これでその場の雰囲気が一気に明るくなり、その先の商談を有利に進めることができるのだというのだ。
ではそのイニシャルの真の意味は何かといえば「I hate nagative talk」なのだという。これを訳すと「私は決して否定的な言葉は使いません」というような意味だろう。
では話を冒頭の万博建設現場に戻そう。
何でもよく売れる時代の今では考えられないような話である。
話をしてくれた当人のことではないが、同じ営業所の同僚にSという腕利きセールスマンがいて、ある日そのSが嬉しそうに契約書を掲げながら言ったそうだ「おい売ってきたぞ。万博の工事現場で」
彼がそう言うので、きっと工事現場の所長かなにかの偉い人に売ってきたのだろうと思ったのだが、念のために「お客さんはどんな人?」と聞いてみたそうだ。

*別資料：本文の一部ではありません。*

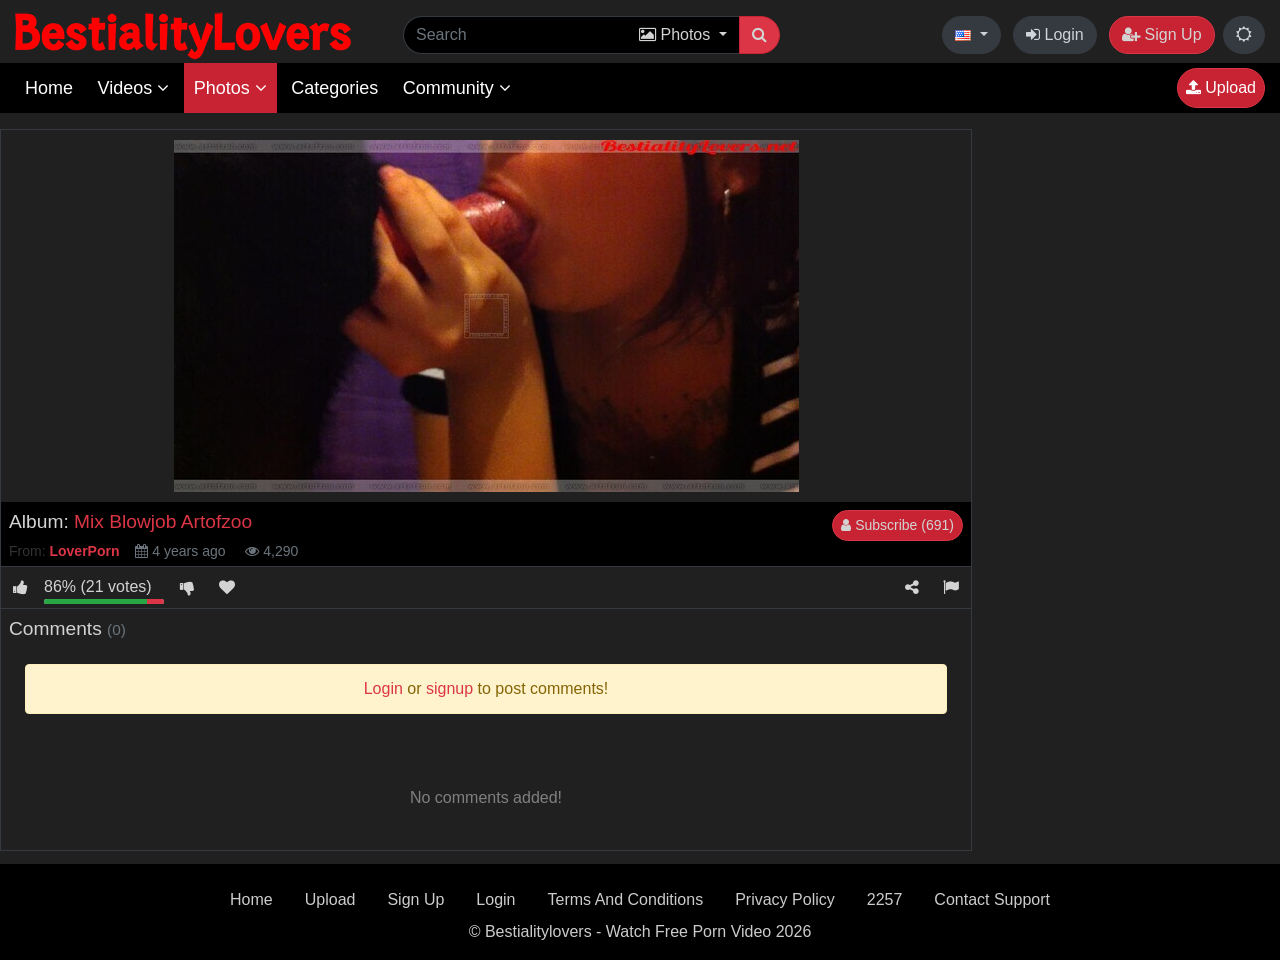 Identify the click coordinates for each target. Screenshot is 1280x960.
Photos (230, 88)
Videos (133, 88)
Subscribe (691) (897, 525)
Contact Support (992, 899)
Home (49, 88)
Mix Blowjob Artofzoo (163, 521)
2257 (885, 899)
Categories (334, 88)
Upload (1221, 87)
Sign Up (1161, 34)
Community (457, 88)
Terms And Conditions (626, 899)
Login (1055, 34)
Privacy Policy (785, 899) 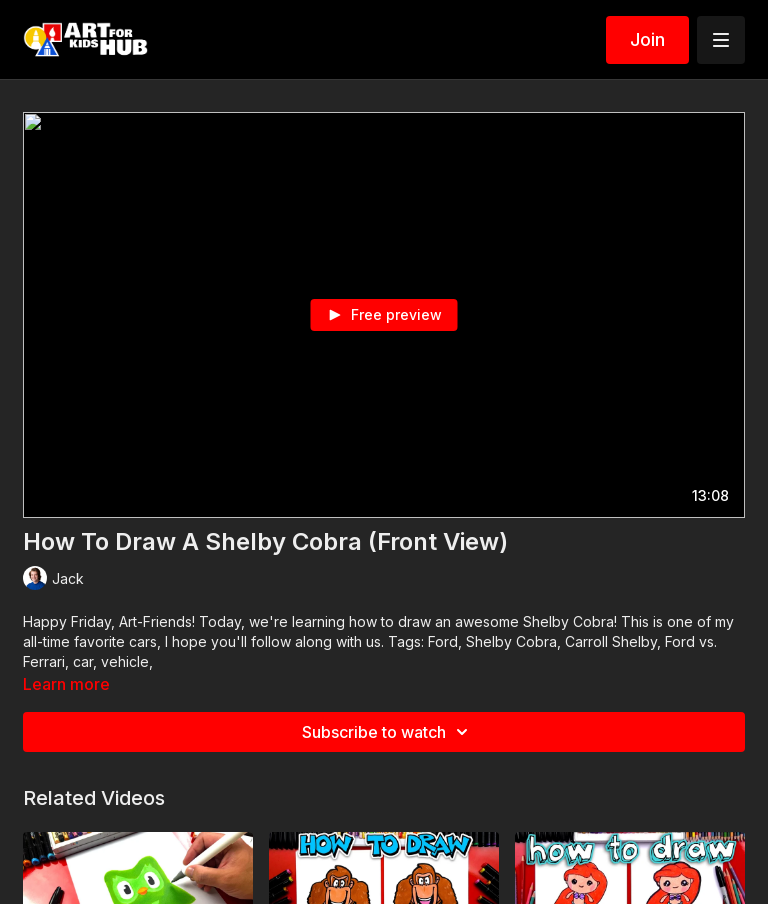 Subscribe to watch (388, 732)
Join (647, 39) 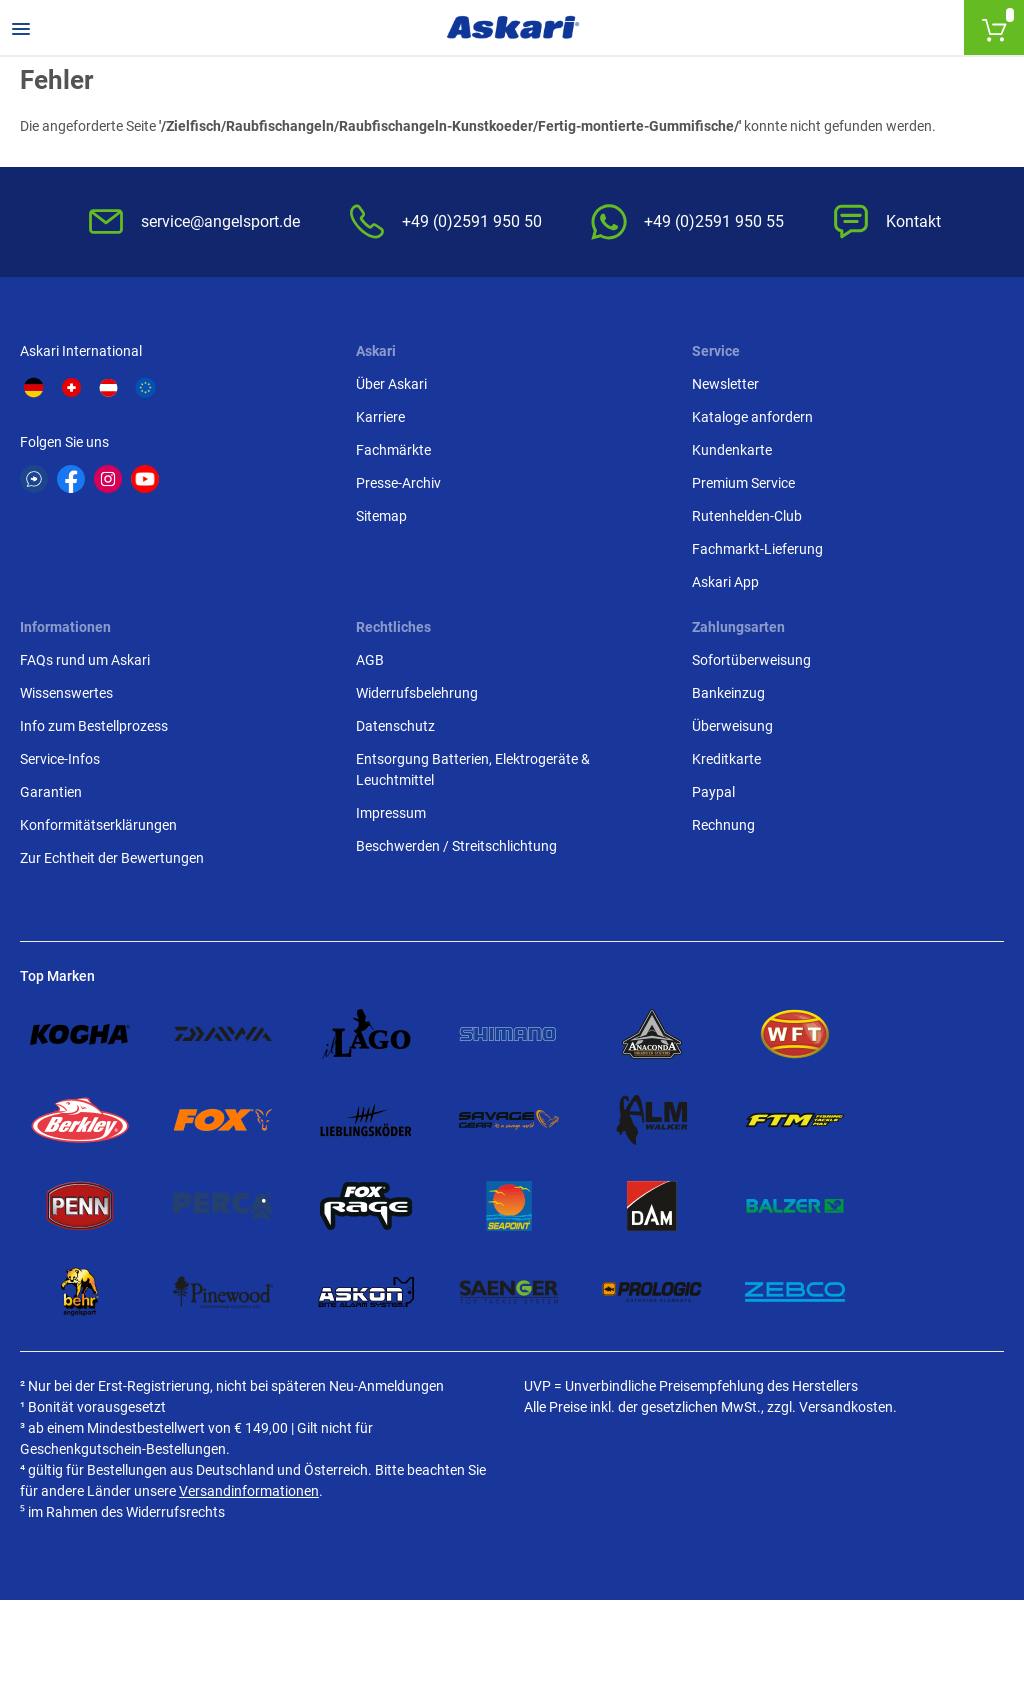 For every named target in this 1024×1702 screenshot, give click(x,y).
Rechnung (723, 825)
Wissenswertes (66, 693)
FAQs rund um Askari (85, 660)
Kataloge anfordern (752, 417)
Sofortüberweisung (751, 660)
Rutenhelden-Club (747, 516)
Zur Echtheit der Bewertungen (112, 858)
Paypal (713, 792)
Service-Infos (60, 759)
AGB (370, 660)
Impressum (391, 813)
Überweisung (732, 726)
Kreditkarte (726, 759)
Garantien (51, 792)
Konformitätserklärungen (98, 825)
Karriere (380, 417)
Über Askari (391, 384)
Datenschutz (395, 726)
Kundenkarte (732, 450)
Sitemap (381, 516)
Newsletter (725, 384)
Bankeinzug (728, 693)
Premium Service (743, 483)
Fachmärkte (393, 450)
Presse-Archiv (398, 483)
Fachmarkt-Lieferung (757, 549)
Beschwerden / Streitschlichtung (456, 846)
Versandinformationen (249, 1491)
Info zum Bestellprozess (94, 726)
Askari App (725, 582)
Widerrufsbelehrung (417, 693)
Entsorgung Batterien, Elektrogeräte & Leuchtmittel (473, 769)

するとSは何食わぬ顔で答えた「どんな人って、普通の20代の工事をしている人だけど」「エッ、エライさんじゃなくて普通の工事作業の人?」彼は少し驚いて聞き直したがSは一言「うん」と答えるだけだった。
彼が驚くのも無理はない。その百科事典は英語版で、その頃の顧客ターゲットは主にインテリ層に絞っていたからである。
それもそうだろう英語の百科事典を普通の人が買うわけがない。しかも給料が今よりうんと安い時代なのに、この百科事典の価格は10万円以上したのである。
でもそのSはそんな常識を破ったのである。普通の人どころか、現場で力仕事の作業をしている人に売ってきたのである。
この話には後日談がある。そのSの話を聞いた他のセールスマン2人も、後日同じ工事現場で同じような人に1セットずつに売ってきたのである。
これははつまり、バブルの時代が今と違っていかにすごかったかを象徴するような話なのである。